Hillary Clinton won the third Democratic presidential debate.
We typically avoid such categorical declarations about events in which a range of candidates present their competing views about how they’d seek to lead the country through a thicket of complex policy debates. Viewers of different ideological stripes, after all, will see the contender most closely aligned with their own positions as having prevailed.
But from a purely strategic perspective, the burden coming into the final head-to-head among Democratic hopefuls before the first contest in Iowa rested entirely on the challengers to Clinton, now the overwhelming heavy for her party’s nod. Each of them, Sen. Bernie Sanders of Vermont and former Maryland Gov. Martin O’Malley, needed either a transformational performance or a crippling stumble by Clinton to bend the trajectory of the race. Neither achieved it.
Instead, both struggled to emphasize the degrees by which they differed from the program she’s offering, without beginning to articulate a difference of kind. The effect on the whole was of a trio of competitors arguing over the proper pressure to apply in a hug with the others on the stage at Saint Anselm College in Manchester, New Hampshire.
The point of contention with the most explosive potential heading into the event — the mini-controversy over the Bernie Sanders campaign’s breach of proprietary Clinton camp data, thanks to a lapse by a Democratic National Committee digital vendor — diffused in the opening minutes. Sanders offered an unqualified apology for his staffer’s role in the episode and pledged to pursue an independent investigation into how it came about; Clinton accepted; and both agreed to move on to the policy concerns animating the election. O’Malley, who’d obviously prepared for a more fiery exchange between his two rivals, then stepped in to deploy a canned line about how the episode demonstrated what’s wrong with Washington politics. Juxtaposed against the gentile back-and-forth that preceded it, however, the Maryland governor’s broadside had a mostly comic impact.

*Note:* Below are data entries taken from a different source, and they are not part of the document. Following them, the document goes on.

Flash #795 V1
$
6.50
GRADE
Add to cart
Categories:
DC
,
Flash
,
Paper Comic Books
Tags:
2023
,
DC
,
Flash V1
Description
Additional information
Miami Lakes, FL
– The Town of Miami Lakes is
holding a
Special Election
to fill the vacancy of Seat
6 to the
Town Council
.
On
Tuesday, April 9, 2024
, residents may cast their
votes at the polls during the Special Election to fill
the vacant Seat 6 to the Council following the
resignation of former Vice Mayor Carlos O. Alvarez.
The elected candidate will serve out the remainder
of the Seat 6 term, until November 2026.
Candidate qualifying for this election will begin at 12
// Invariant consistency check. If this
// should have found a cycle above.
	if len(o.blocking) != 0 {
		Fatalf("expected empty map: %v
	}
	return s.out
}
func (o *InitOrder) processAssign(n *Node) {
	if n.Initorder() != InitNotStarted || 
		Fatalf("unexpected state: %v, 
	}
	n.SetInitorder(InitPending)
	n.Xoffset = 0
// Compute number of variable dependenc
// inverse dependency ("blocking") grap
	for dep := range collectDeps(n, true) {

The moment served as a decent encapsulation of the night’s dynamic. Three candidates who agree far more than they divert both in diagnosing the problems challenging the country domestically and internationally and in the broad outlines of how to tackle them appeared to strain at times to make more of their differences than they reasonably merited.
The terrorist attack in San Bernardino that brought the war against ISIS home to the U.S. helped frame the first portion of the debate. Clinton’s challengers drew their sharpest distinctions in arguing for how to bring that fight back to the enemy where they reside in Syria and Iraq. Clinton defended her advocacy for regime change in Syria, whereas Sanders and O’Malley contended any focus on deposing Bashar al-Assad in Syria would only distract from the priority of destroying ISIS. Mostly, however, the candidates agreed: on the need to assemble an international coalition, led by Muslim fighters on the ground, to confront the ISIS threat; on finding ways to work with the tech industry to improve the intelligence gathering capabilities of counterterrorism forces without compromising consumer privacy; and on decrying Donald Trump’s calls for a ban on Muslim travel to the U.S. as fueling the clash-of-civilizations propaganda that terrorists use to recruit new radicals.
In the second hour, talk turned to more purely domestic concerns. ABC moderator David Muir referenced a June 2007 Fortune cover that proclaimed, “Business Loves Hillary,” to ask whether corporate America should still feel that way. “Everybody should,” Clinton said, to laughter from the audience. Both Sanders and O’Malley took the opportunity to inveigh against the ways in which they claimed Clinton’s friendliness with the corporate class compromises her ability to take on the cause of lower and middle income Americans, particularly against Wall Street. But Clinton, by now a battle-hardened debater, effectively parried.
Her turnabout in that exchange, and over the course of the night, highlighted an odd fact. This was the second Democratic debate in a row staged on a Saturday night, a scheduling decision by the DNC that appears designed to diminish viewership in order to protect Clinton from any campaign-rattling mishap. Clinton, evidently, doesn’t need the help. Considering her commanding position in the primary, more such events could only help to steel her for the real fight in the general election.